Figure 2Nuclear steroid receptor isoforms (not drawn to scale). Nuclear receptors are characterized by their 6-domain structure. As shown for ERα from the NH2 to the COOH-terminal end, (i) the A/B domain, with the AF-1 region (Activation Function 1) which allows ligand-independent transactivation, (ii) the C domain with the DNA Binding Domain (DBD), (iii) the hinged D domain, (iv) the E/F domain which has the LBD (Ligand Binding Domain) and the AF-2 (Activation Function 2) region for ligand-dependent transactivation. (A): The canonical estrogen receptors ERα66 and ERβ1 are encoded by the ESR1 and ESR2 genes, respectively. The ERα variants, ERα46 and ERα36, lack the A/B domain. The ERα36 variant has a truncated E/F domain and a small specific C-terminal sequence of 27 amino acids (green box). The ERα30 variant retains only the A/B domain, the C domain and part of a D domain with a short specific sequence of 10 amino acids (black box). The 4 variants of ERβ differ in a truncated E/F domain and a small C-terminal sequence (black box). Adapted from [98]. (B): PR isoforms are encoded by the PGR gene. Two alternative promoters located upstream the coding sequence trigger the transcription of the full-length PR-B and the N-terminal truncated protein PR-A whereas another downstream promoter gives rise to the PR-C encoding transcript. (C): AR isoforms are encoded by the unique AR gene. Among the 23 isoforms, only the full-length one (AR-FL) and the AR-V7 variant, which lack the hinge and E/F domains but have a short C-terminal specific sequence, are mentioned because of their involvement in gliomagenesis. Adapted from [99]. (D): GR isoforms are encoded by the GR gene through alternative splicing of exons 9α/9β, giving rise to GRα or GRβ proteins, respectively, or use of different translational initiation sites that produce multiple GRα isoforms termed A through D (A, B, C1-C3 and D1-D3). Since GRα and GRβ share a common mRNA domain that contains the same translation initiation sites, the GRβ variant mRNA may also produce the B-D isoforms, although not yet biologically demonstrated.
Figure 3Estrogen and anti-estrogen signaling in glioblastoma. Glioblastoma cells are sensitive to exogenous 17β-estradiol (E2) and 2-methoxyestradiol (2-ME) and the anti-estrogen tamoxifen (TAM) exposure through ERβ1, 2, 5 and ERα36 receptors that trigger non-genomic signaling. Tamoxifen-induced ERα36-dependent pathway involves PI3K-Akt and mTOR signaling to enhance autophagy and resistance to anti-cancer therapy.
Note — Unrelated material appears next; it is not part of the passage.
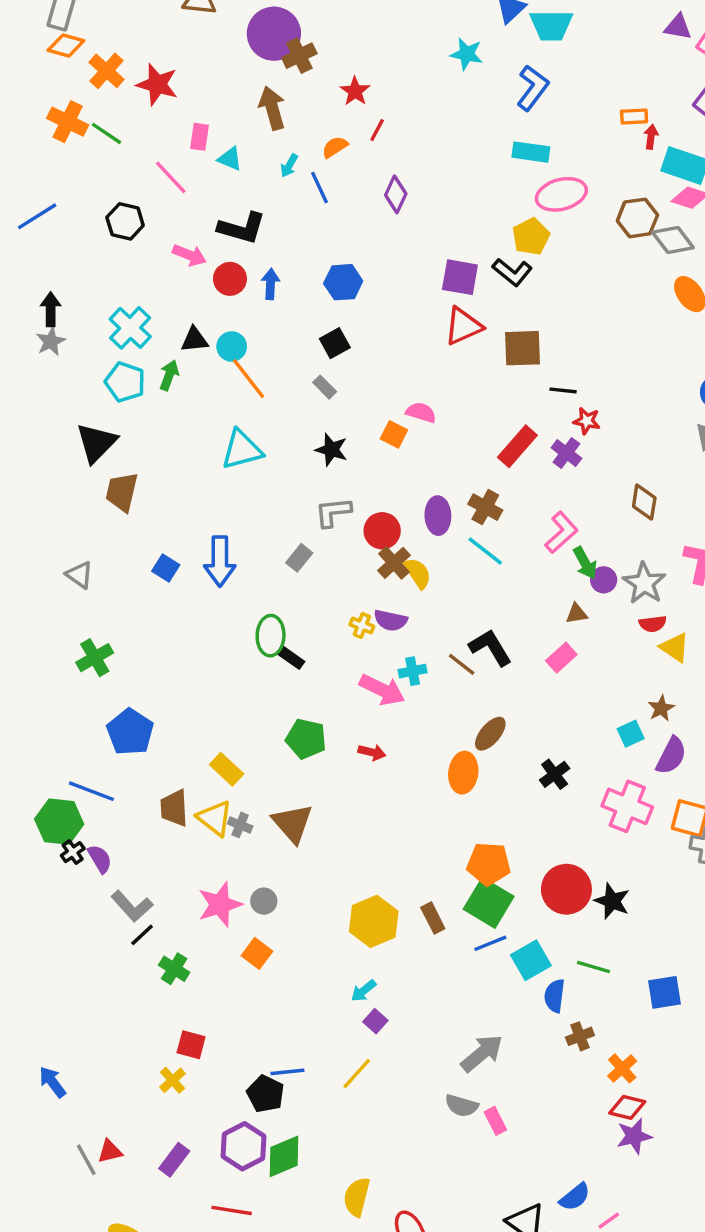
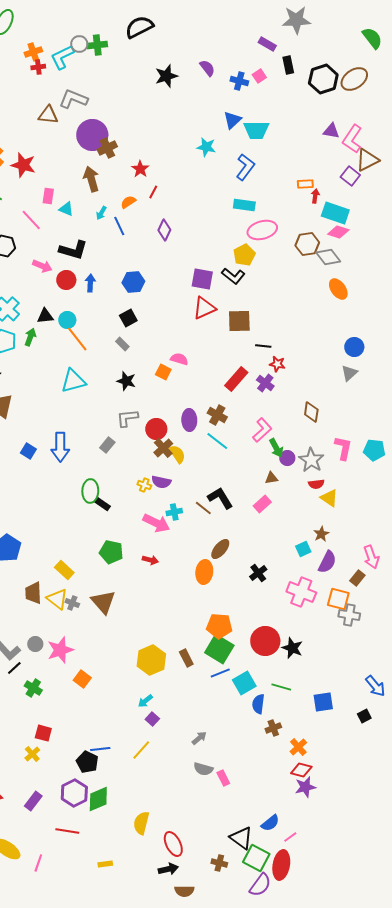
gray circle: (264, 901) -> (35, 644), moved
gray arrow: (482, 1053) -> (199, 738), moved, size x0.6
In the presence of 17β-estradiol or 2-methoxyestradiol, ERβ1 and ERβ5 nuclear receptors stimulate mTOR, JAK/STAT, NF-kB or JNK signaling to impact cancer cell proliferation, migration/invasion, survival or resistance to chemotherapy or may directly modulate the expression of their target genes. ERβ2 isoform is expressed in most glioblastoma cell lines or patient tumor samples but the downstream signaling remains to be determined. Endogenous production of estrogens by aromatase may be stimulated by an enhanced expression of the enzyme through vitamin D (VD), mifepristone (RU486) or dexamethasone (DEX) exposure, leading to increased tumor cell proliferation whereas the administration of letrozole (LET), a competitive inhibitor of aromatase activity, results in tumor volume reduction.